• _PROBLEM TO WORK ON_: Count how many lines in the entries below hold the string "company", and respond with that number only.

Top of INPUT

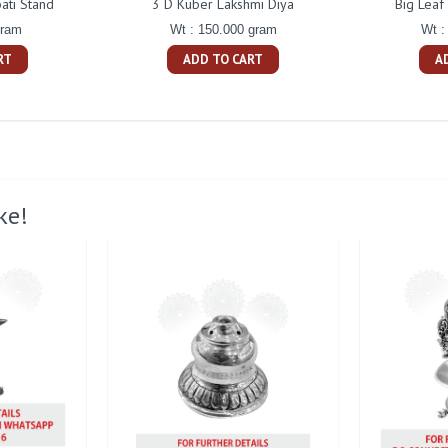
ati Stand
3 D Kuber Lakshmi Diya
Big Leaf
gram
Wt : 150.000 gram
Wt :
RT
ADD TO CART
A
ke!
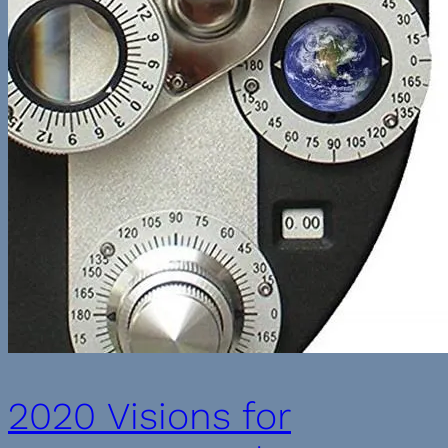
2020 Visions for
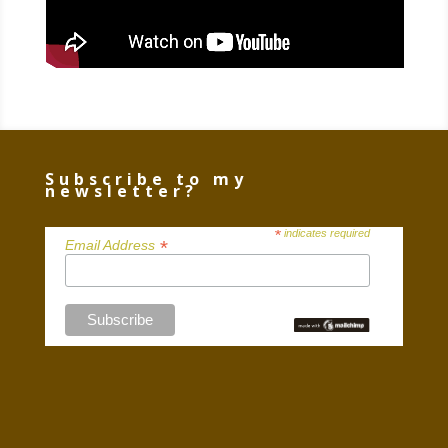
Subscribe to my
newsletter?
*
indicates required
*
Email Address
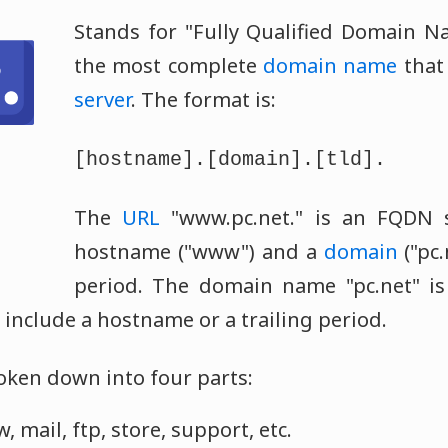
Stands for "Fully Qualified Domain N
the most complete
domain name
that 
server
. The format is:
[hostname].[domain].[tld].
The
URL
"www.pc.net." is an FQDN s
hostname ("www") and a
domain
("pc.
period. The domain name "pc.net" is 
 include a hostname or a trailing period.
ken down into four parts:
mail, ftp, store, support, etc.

Bottom of INPUT
Top of INPUT

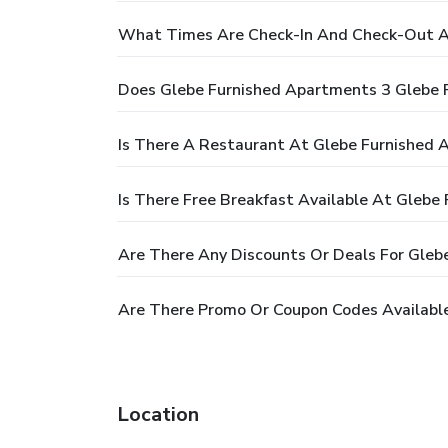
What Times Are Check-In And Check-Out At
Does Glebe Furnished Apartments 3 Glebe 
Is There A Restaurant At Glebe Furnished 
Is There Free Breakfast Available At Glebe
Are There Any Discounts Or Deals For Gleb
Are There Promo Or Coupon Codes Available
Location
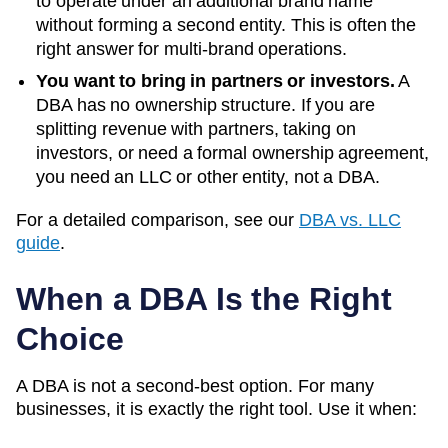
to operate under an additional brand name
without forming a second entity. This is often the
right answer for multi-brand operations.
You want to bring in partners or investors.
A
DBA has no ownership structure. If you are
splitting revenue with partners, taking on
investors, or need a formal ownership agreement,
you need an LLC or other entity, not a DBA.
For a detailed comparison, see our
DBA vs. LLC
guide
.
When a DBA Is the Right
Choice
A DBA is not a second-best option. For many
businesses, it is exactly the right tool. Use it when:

Bottom of INPUT
Top of INPUT

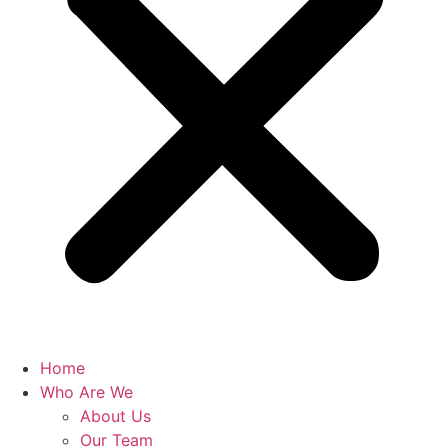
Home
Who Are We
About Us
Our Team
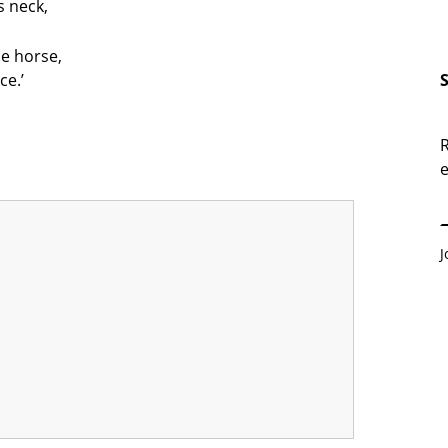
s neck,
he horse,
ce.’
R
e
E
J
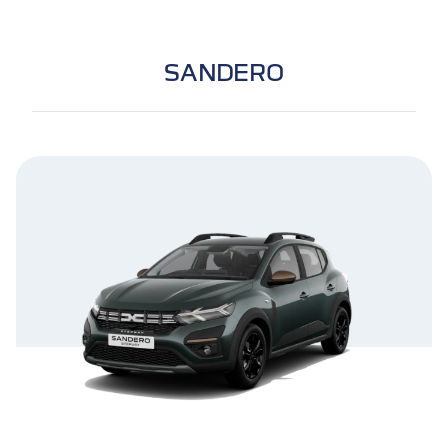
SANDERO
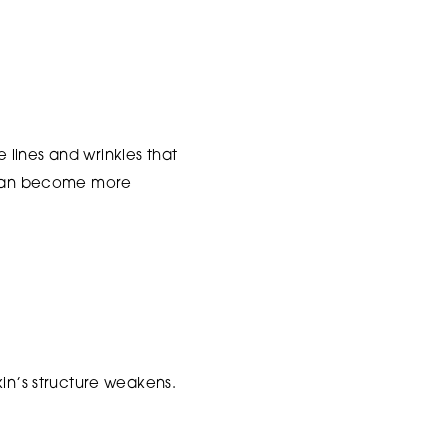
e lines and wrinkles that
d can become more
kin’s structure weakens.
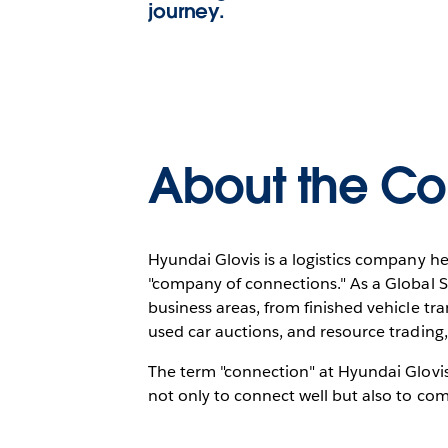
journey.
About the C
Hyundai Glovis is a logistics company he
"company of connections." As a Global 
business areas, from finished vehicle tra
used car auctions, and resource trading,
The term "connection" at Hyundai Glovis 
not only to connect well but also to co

Bottom of INPUT

• _ANSWER SECTION_: 2